• WORK TO BE COMPLETED: In your copy, reproduce each entry exactly and leave out the pictures.

• SOURCE INFORMATION:

[Start of Attachment]

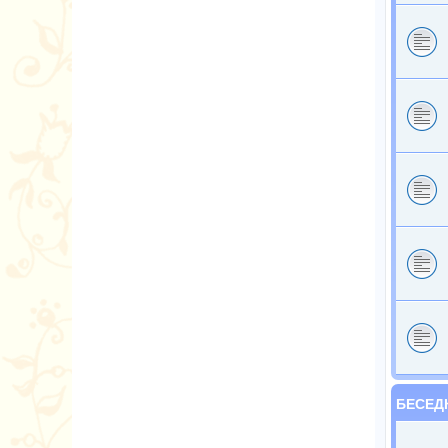
БЕСЕД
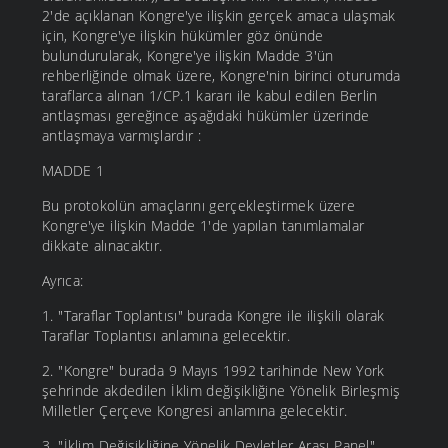
2'de açıklanan Kongre'ye ilişkin gerçek amaca ulaşmak
için, Kongre'ye ilişkin hükümler göz önünde
bulundurularak, Kongre'ye ilişkin Madde 3'ün
rehberliğinde olmak üzere, Kongre'nin birinci oturumda
taraflarca alınan 1/CP.1 kararı ile kabul edilen Berlin
antlaşması gereğince aşağıdaki hükümler üzerinde
antlaşmaya varmışlardır :
MADDE 1
Bu protokolün amaçlarını gerçekleştirmek üzere
Kongre'ye ilişkin Madde 1'de yapılan tanımlamalar
dikkate alınacaktır.
Ayrıca:
1. "Taraflar Toplantısı" burada Kongre ile ilişkili olarak
Taraflar Toplantısı anlamına gelecektir.
2. "Kongre" burada 9 Mayıs 1992 tarihinde New York
şehrinde akdedilen İklim değişikliğine Yönelik Birleşmiş
Milletler Çerçeve Kongresi anlamına gelecektir.
3. "İklim Değişikliğine Yönelik Devletler Arası Panel"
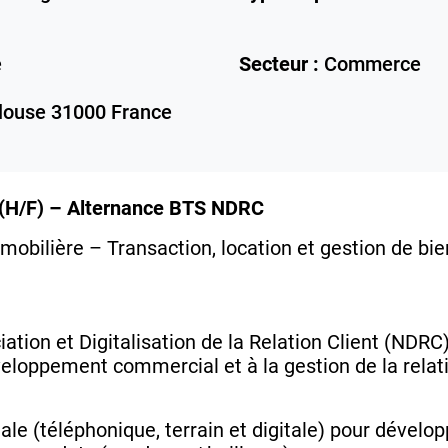
e
Secteur :
Commerce
louse
31000
France
 (H/F) – Alternance BTS NDRC
obilière – Transaction, location et gestion de bi
ation et Digitalisation de la Relation Client (NDRC
eloppement commercial et à la gestion de la relati
e (téléphonique, terrain et digitale) pour développe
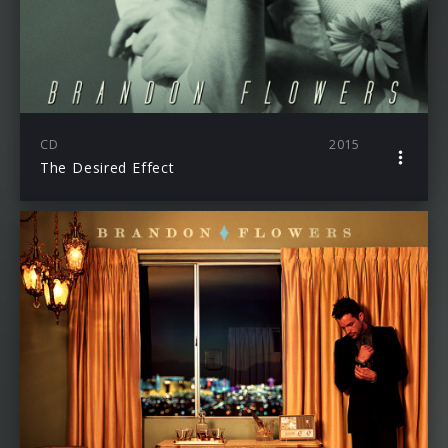
CD
2015
The Desired Effect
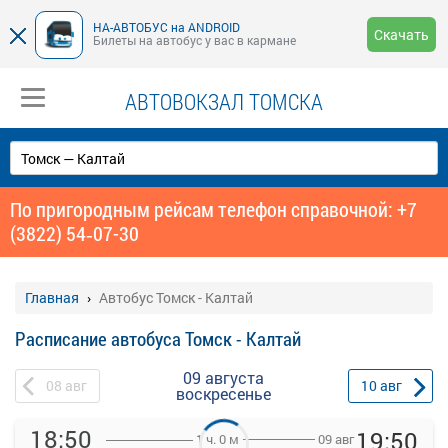
НА-АВТОБУС на ANDROID
Скачать
Билеты на автобус у вас в кармане
АВТОВОКЗАЛ ТОМСКА
По пригородным рейсам телефон справочной: +7
(3822) 54‑07-30
Главная
Автобус Томск - Калтай
Расписание автобуса Томск - Калтай
09 августа
08
авг
10
авг
воскресенье
18:50
19:50
09 авг
1 ч. 0 м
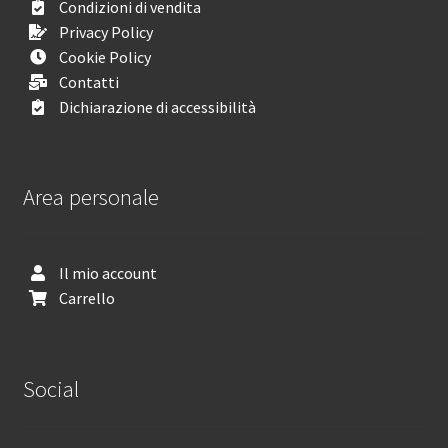
Condizioni di vendita
Privacy Policy
Cookie Policy
Contatti
Dichiarazione di accessibilità
Area personale
Il mio account
Carrello
Social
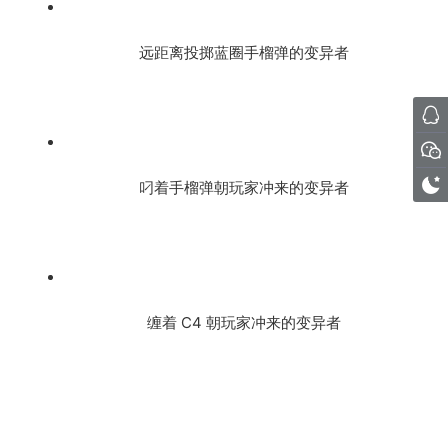
远距离投掷蓝圈手榴弹的变异者
叼着手榴弹朝玩家冲来的变异者
缠着 C4 朝玩家冲来的变异者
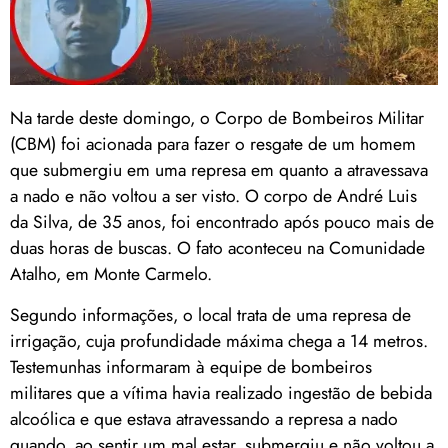
Na tarde deste domingo, o Corpo de Bombeiros Militar
(CBM) foi acionada para fazer o resgate de um homem
que submergiu em uma represa em quanto a atravessava
a nado e não voltou a ser visto. O corpo de André Luis
da Silva, de 35 anos, foi encontrado após pouco mais de
duas horas de buscas. O fato aconteceu na Comunidade
Atalho, em Monte Carmelo.
Segundo informações, o local trata de uma represa de
irrigação, cuja profundidade máxima chega a 14 metros.
Testemunhas informaram à equipe de bombeiros
militares que a vítima havia realizado ingestão de bebida
alcoólica e que estava atravessando a represa a nado
quando, ao sentir um mal estar, submergiu e não voltou a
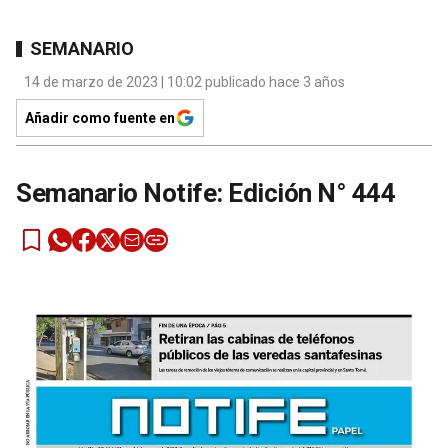
SEMANARIO
14 de marzo de 2023 | 10:02 publicado hace 3 años
Añadir como fuente en
Semanario Notife: Edición N° 444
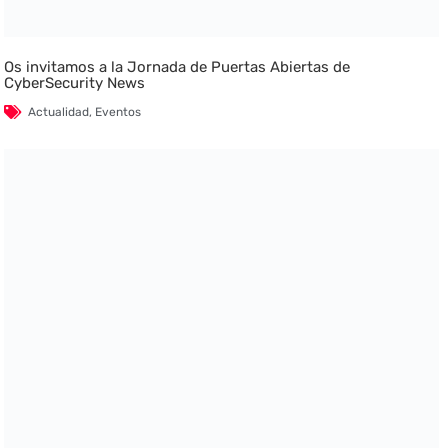
Os invitamos a la Jornada de Puertas Abiertas de
CyberSecurity News
Actualidad
,
Eventos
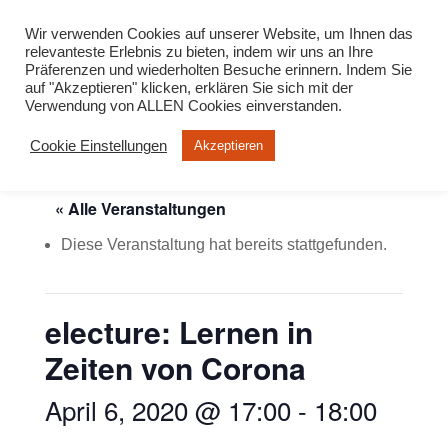
info@virtuelle-ph.at
Wir verwenden Cookies auf unserer Website, um Ihnen das
relevanteste Erlebnis zu bieten, indem wir uns an Ihre
Präferenzen und wiederholten Besuche erinnern. Indem Sie
auf "Akzeptieren" klicken, erklären Sie sich mit der
Verwendung von ALLEN Cookies einverstanden.
Cookie Einstellungen
Akzeptieren
« Alle Veranstaltungen
Diese Veranstaltung hat bereits stattgefunden.
electure: Lernen in
Zeiten von Corona
April 6, 2020 @ 17:00
-
18:00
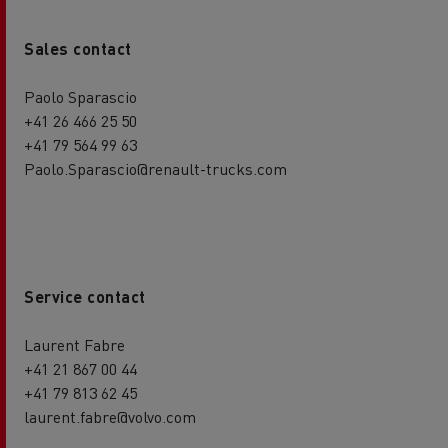
Sales contact
Paolo Sparascio
+41 26 466 25 50
+41 79 564 99 63
Paolo.Sparascio@renault-trucks.com
Service contact
Laurent Fabre
+41 21 867 00 44
+41 79 813 62 45
laurent.fabre@volvo.com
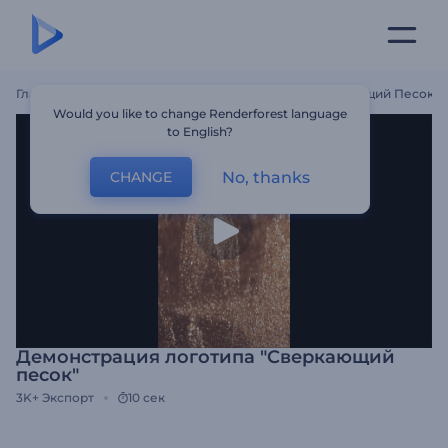
Главная
Шаблоны
Демонстрация Логотипа "Сверкающий Песок"
Would you like to change Renderforest language
to English?
No, thanks
CHANGE
Демонстрация логотипа "Сверкающий
песок"
3K+
Экспорт
10 сек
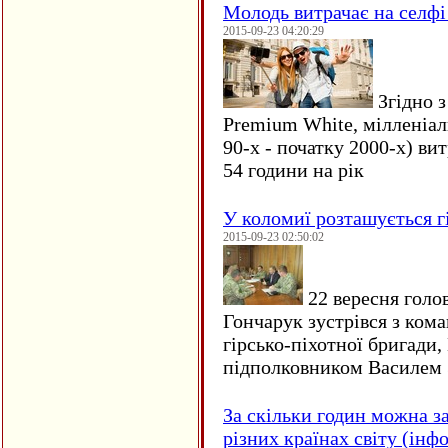
Молодь витрачає на селфі 
2015-09-23 04:20:29
Згідно з
Premium White, мілленіал
90-х - початку 2000-х) ви
54 години на рік
У коломиї розташується г
2015-09-23 02:50:02
22 вересня голо
Гончарук зустрівся з ком
гірсько-піхотної бригади,
підполковником Василем 
За скільки годин можна з
різних країнах світу (інф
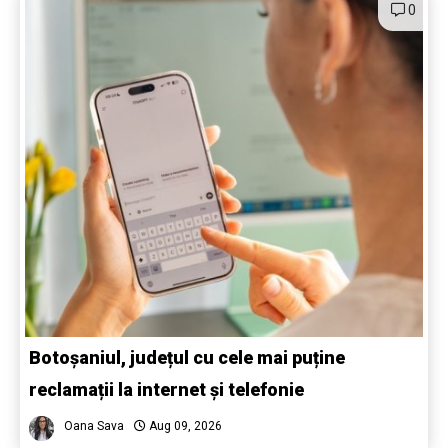
0
Botoșaniul, județul cu cele mai puține
reclamații la internet și telefonie
Oana Sava
Aug 09, 2026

[End of Attachment]

• ANSWER TO THE PROBLEM:
БЕСЕД
2'de açıklanan Kongre'ye ilişkin gerçek amaca ulaşmak
için, Kongre'ye ilişkin hükümler göz önünde
bulundurularak, Kongre'ye ilişkin Madde 3'ün
rehberliğinde olmak üzere, Kongre'nin birinci oturumda
taraflarca alınan 1/CP.1 kararı ile kabul edilen Berlin
antlaşması gereğince aşağıdaki hükümler üzerinde
antlaşmaya varmışlardır :
MADDE 1
Bu protokolün amaçlarını gerçekleştirmek üzere
Kongre'ye ilişkin Madde 1'de yapılan tanımlamalar
dikkate alınacaktır.
Ayrıca:
1. "Taraflar Toplantısı" burada Kongre ile ilişkili olarak
Taraflar Toplantısı anlamına gelecektir.
2. "Kongre" burada 9 Mayıs 1992 tarihinde New York
şehrinde akdedilen İklim değişikliğine Yönelik Birleşmiş
Milletler Çerçeve Kongresi anlamına gelecektir.
3. "İklim Değişikliğine Yönelik Devletler Arası Panel"
e
Secteur :
Commerce
louse
31000
France
 (H/F) – Alternance BTS NDRC
obilière – Transaction, location et gestion de bi
ation et Digitalisation de la Relation Client (NDRC
eloppement commercial et à la gestion de la relati
e (téléphonique, terrain et digitale) pour développe
CD
2015
The Desired Effect
НА-АВТОБУС на ANDROID
Скачать
Билеты на автобус у вас в кармане
АВТОВОКЗАЛ ТОМСКА
По пригородным рейсам телефон справочной: +7
(3822) 54‑07-30
Главная
Автобус Томск - Калтай
Расписание автобуса Томск - Калтай
09 августа
08
авг
10
авг
воскресенье
18:50
19:50
09 авг
1 ч. 0 м
Condizioni di vendita
Privacy Policy
Cookie Policy
Contatti
Dichiarazione di accessibilità
Area personale
Il mio account
Carrello
Social
远距离投掷蓝圈手榴弹的变异者
叼着手榴弹朝玩家冲来的变异者
缠着 C4 朝玩家冲来的变异者
Na tarde deste domingo, o Corpo de Bombeiros Militar
(CBM) foi acionada para fazer o resgate de um homem
que submergiu em uma represa em quanto a atravessava
a nado e não voltou a ser visto. O corpo de André Luis
da Silva, de 35 anos, foi encontrado após pouco mais de
duas horas de buscas. O fato aconteceu na Comunidade
Atalho, em Monte Carmelo.
Segundo informações, o local trata de uma represa de
irrigação, cuja profundidade máxima chega a 14 metros.
Testemunhas informaram à equipe de bombeiros
militares que a vítima havia realizado ingestão de bebida
alcoólica e que estava atravessando a represa a nado
quando, ao sentir um mal estar, submergiu e não voltou a
SEMANARIO
14 de marzo de 2023 | 10:02 publicado hace 3 años
Añadir como fuente en
Semanario Notife: Edición N° 444
Os invitamos a la Jornada de Puertas Abiertas de
CyberSecurity News
Actualidad
,
Eventos
info@virtuelle-ph.at
Wir verwenden Cookies auf unserer Website, um Ihnen das
relevanteste Erlebnis zu bieten, indem wir uns an Ihre
Präferenzen und wiederholten Besuche erinnern. Indem Sie
auf "Akzeptieren" klicken, erklären Sie sich mit der
Verwendung von ALLEN Cookies einverstanden.
Cookie Einstellungen
Akzeptieren
« Alle Veranstaltungen
Diese Veranstaltung hat bereits stattgefunden.
electure: Lernen in
Zeiten von Corona
April 6, 2020 @ 17:00
-
18:00
Sales contact
Paolo Sparascio
+41 26 466 25 50
+41 79 564 99 63
Paolo.Sparascio@renault-trucks.com
Service contact
Laurent Fabre
+41 21 867 00 44
+41 79 813 62 45
laurent.fabre@volvo.com
Главная
Шаблоны
Демонстрация Логотипа "Сверкающий Песок"
Would you like to change Renderforest language
to English?
No, thanks
CHANGE
Демонстрация логотипа "Сверкающий
песок"
3K+
Экспорт
10 сек
Молодь витрачає на селфі 
2015-09-23 04:20:29
Згідно з
Premium White, мілленіал
90-х - початку 2000-х) ви
54 години на рік
У коломиї розташується г
2015-09-23 02:50:02
22 вересня голо
Гончарук зустрівся з ком
гірсько-піхотної бригади,
підполковником Василем 
За скільки годин можна з
різних країнах світу (інф
0
Botoșaniul, județul cu cele mai puține
reclamații la internet și telefonie
Oana Sava
Aug 09, 2026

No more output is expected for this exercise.